How ‘In the Same Breath’ Director Got Multiple Camera Crews in Wuhan to Shoot COVID Doc (Video)

Sundance 2021: “It requires a lot of producing,” Nanfu Wang tells TheWrap’s Sharon Waxman

Acclaimed Chinese filmmaker Nanfu Wang’s gripping documentary “In the Same Breath” recounts the origin and spread of the novel coronavirus from the earliest days of the outbreak in Wuhan, China to its rampage across the United States. The filmmaker was a Sundance Film Festival juror in Park City, Utah on January 23, 2020 — the same day Wuhan went into lockdown during the first COVID-19 outbreak.

Wang was coordinating in Park City with various camera crews running on the ground in Wuhan.

“I was working with people in China we had a chance of filming one station in the ICU room, one is filming in the ambulance following first responders to get patients, and another one filming people in quarantined homes so we had like all these people working,” Wang told TheWrap editor in chief Sharon Waxman at TheWrap’s Sundance Studio presented by NFP and National Geographic.

So how was Wang able to pull this off? “It requires a lot of producing,” Wang explained. “We had a good producing team, field producing and here. It took a lot of effort to find those people, half of them were people that I’ve collaborated before and we had mutual trust. And another half I would say are people who are new/who would recommend them to us who like we called and vetted and then established the relationship.”

“So it took quite a while to get to that point. So it starts with the first person filming in the ICU, and then the emergency center, and then we have more people gradually it expanded to filming at different places at different times,” she added.

In the Same Breath

Wang and her camera crews were able to get the disturbing and hard-hitting footage of people in Wuhan trying to cope with the outbreak, while it was censored and not spoken on Chinese state-run media.
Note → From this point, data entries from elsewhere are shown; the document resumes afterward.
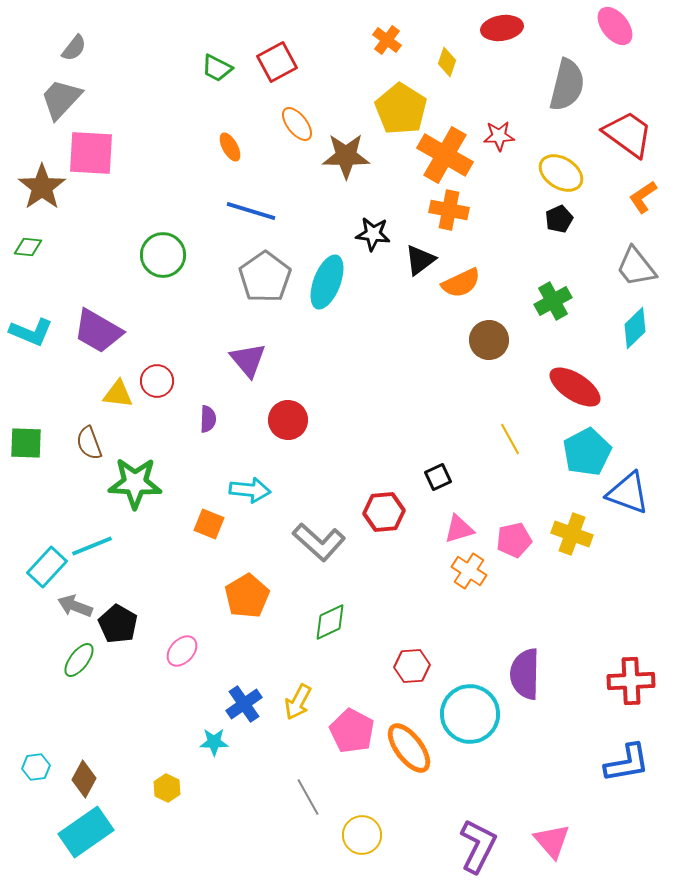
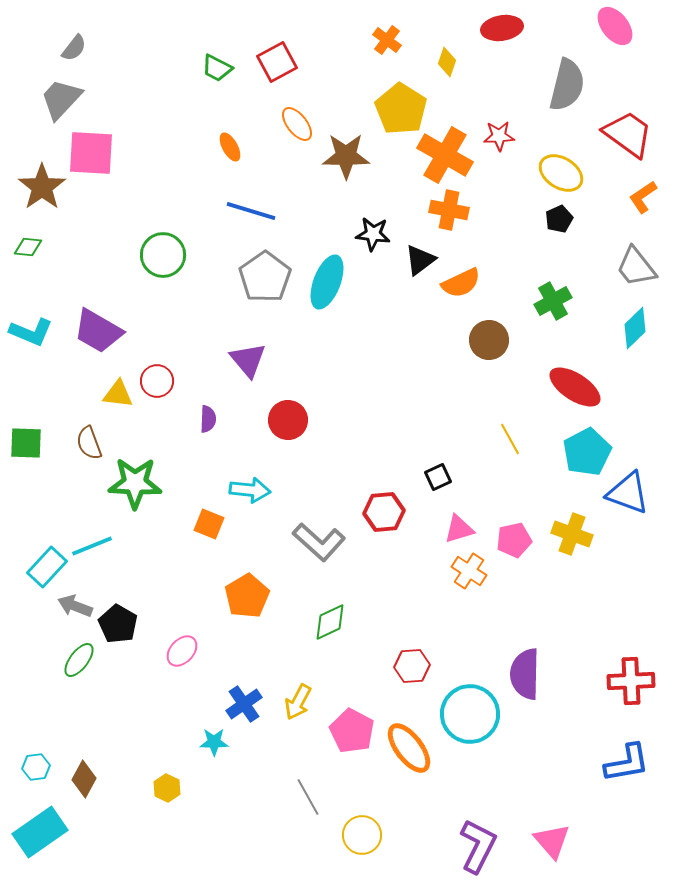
cyan rectangle at (86, 832): moved 46 px left
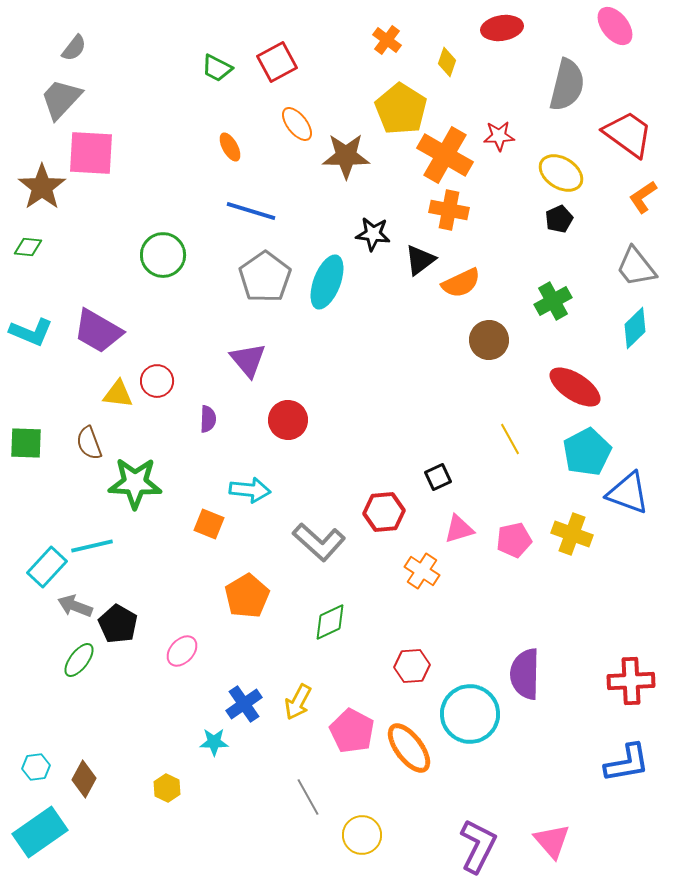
cyan line at (92, 546): rotated 9 degrees clockwise
orange cross at (469, 571): moved 47 px left
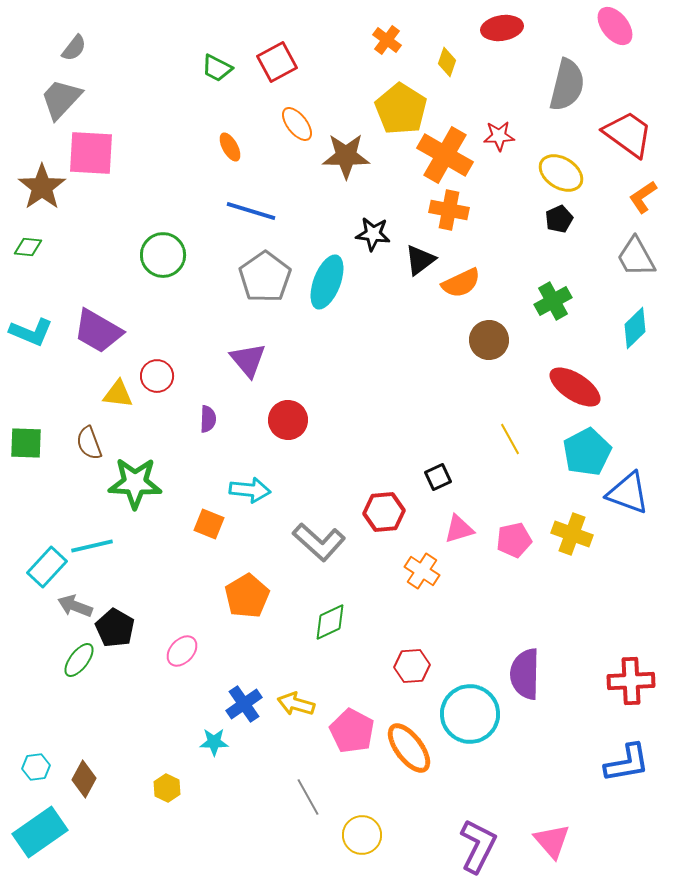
gray trapezoid at (636, 267): moved 10 px up; rotated 9 degrees clockwise
red circle at (157, 381): moved 5 px up
black pentagon at (118, 624): moved 3 px left, 4 px down
yellow arrow at (298, 702): moved 2 px left, 2 px down; rotated 78 degrees clockwise
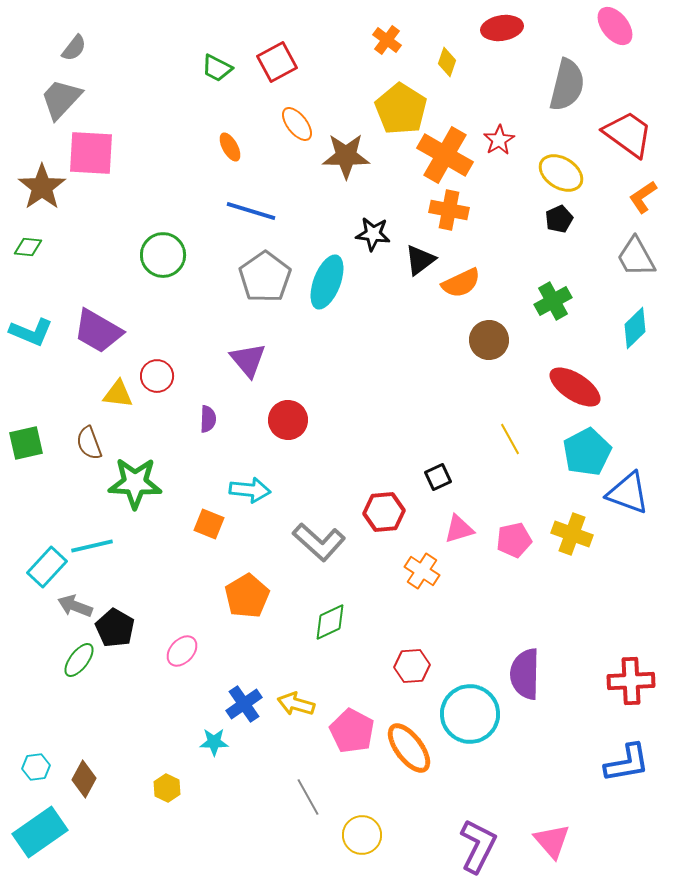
red star at (499, 136): moved 4 px down; rotated 28 degrees counterclockwise
green square at (26, 443): rotated 15 degrees counterclockwise
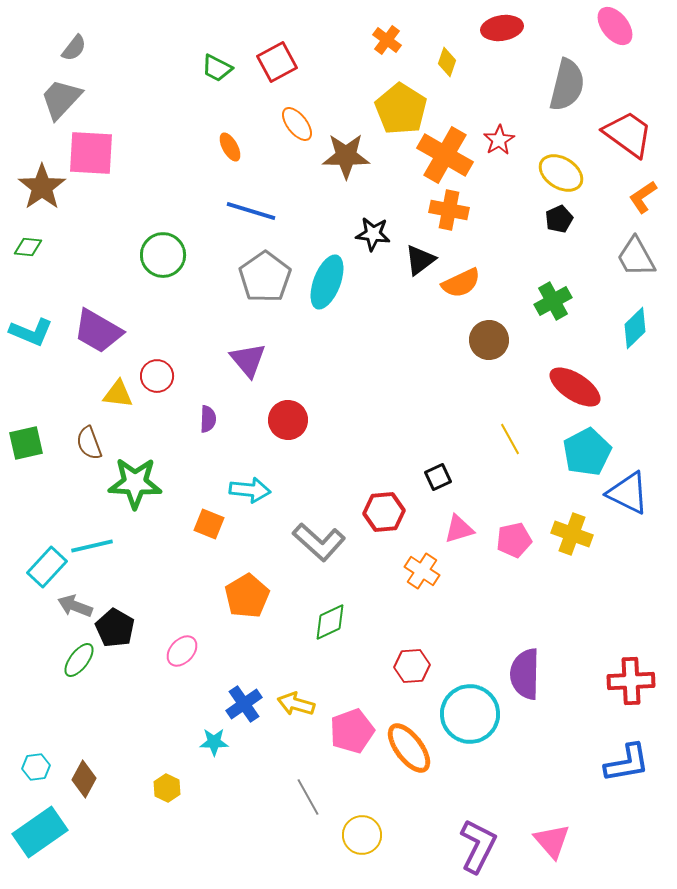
blue triangle at (628, 493): rotated 6 degrees clockwise
pink pentagon at (352, 731): rotated 24 degrees clockwise
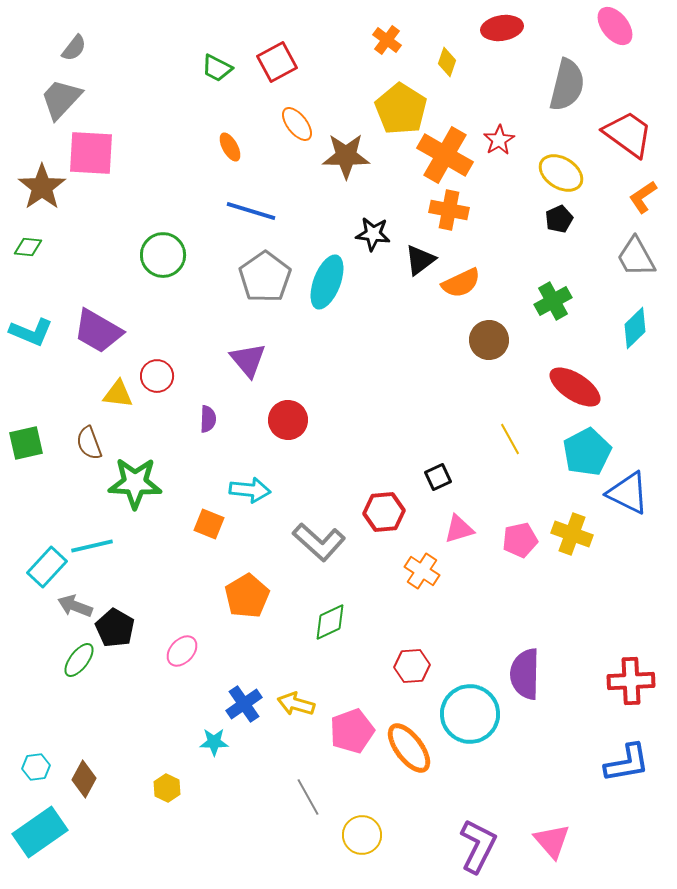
pink pentagon at (514, 540): moved 6 px right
“I think the Chinese government was really effective in shaping the narrative of how it responded to the outbreak, and oftentimes I think not only within China, but the Western media what they are seeing is how effective the Chinese government has responded to it,” said Wang. “It’s like, ‘Oh, China is great now,’ but footage like that or stories like that — people who died at home, people who couldn’t get access to the hospital, the hospitals were turning people away, and they died on the streets, they died in the lobby waiting for their bed — those stories did not come out or it was not allowed to be told.”

“Our camera people, some of them were there and happened to see a lot of those stories,” added Wang.

HBO has not yet announced a premiere date for “In the Same Breath.”